By Annie-Rose Strasser on Jul 31, 2012 a
While Smith was preparing to set an Olympic record for Great Britain in the clean-and-jerk event, men (and some women) on Twitter were busy saying she wasn’t attractive enough, or that she was manly, or that there was something wrong with her body because she was so muscular.
So Smith took to her blog to respond:
[We] don’t lift weights in order to look hot, especially for the likes of men like that. What makes them think that we even WANT them to find us attractive? If you do, thanks very much, we’re flattered. But if you don’t, why do you really need to voice this opinion in the first place, and what makes you think we actually give a toss that you, personally, do not find us attractive?
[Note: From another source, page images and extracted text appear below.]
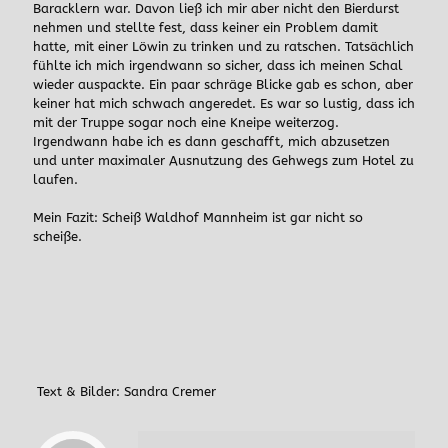
Baracklern war. Davon ließ ich mir aber nicht den Bierdurst
nehmen und stellte fest, dass keiner ein Problem damit
hatte, mit einer Löwin zu trinken und zu ratschen. Tatsächlich
fühlte ich mich irgendwann so sicher, dass ich meinen Schal
wieder auspackte. Ein paar schräge Blicke gab es schon, aber
keiner hat mich schwach angeredet. Es war so lustig, dass ich
mit der Truppe sogar noch eine Kneipe weiterzog.
Irgendwann habe ich es dann geschafft, mich abzusetzen
und unter maximaler Ausnutzung des Gehwegs zum Hotel zu
laufen.
Mein Fazit: Scheiß Waldhof Mannheim ist gar nicht so
scheiße.
Text & Bilder: Sandra Cremer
What do you want us to do? Shall we stop weightlifting, amend our diet in order to completely get rid of our ‘manly’ muscles, and become housewives in the sheer hope that one day you will look more favourably upon us and we might actually have a shot with you?! Cause you are clearly the kindest, most attractive type of man to grace the earth with your presence.
Oh but wait, you aren’t. This may be shocking to you, but we actually would rather be attractive to people who aren’t closed-minded and ignorant. Crazy, eh?! We, as any women with an ounce of self-confidence would, prefer our men to be confident enough in themselves to not feel emasculated by the fact that we aren’t weak and feeble.
Sexism seems to be almost as common as sweat at this year’s Olympics — which has a record number of women participating — from female boxers being asked to wear skirts to differentiate them from the men to women’s teams taking coach while men’s fly first class.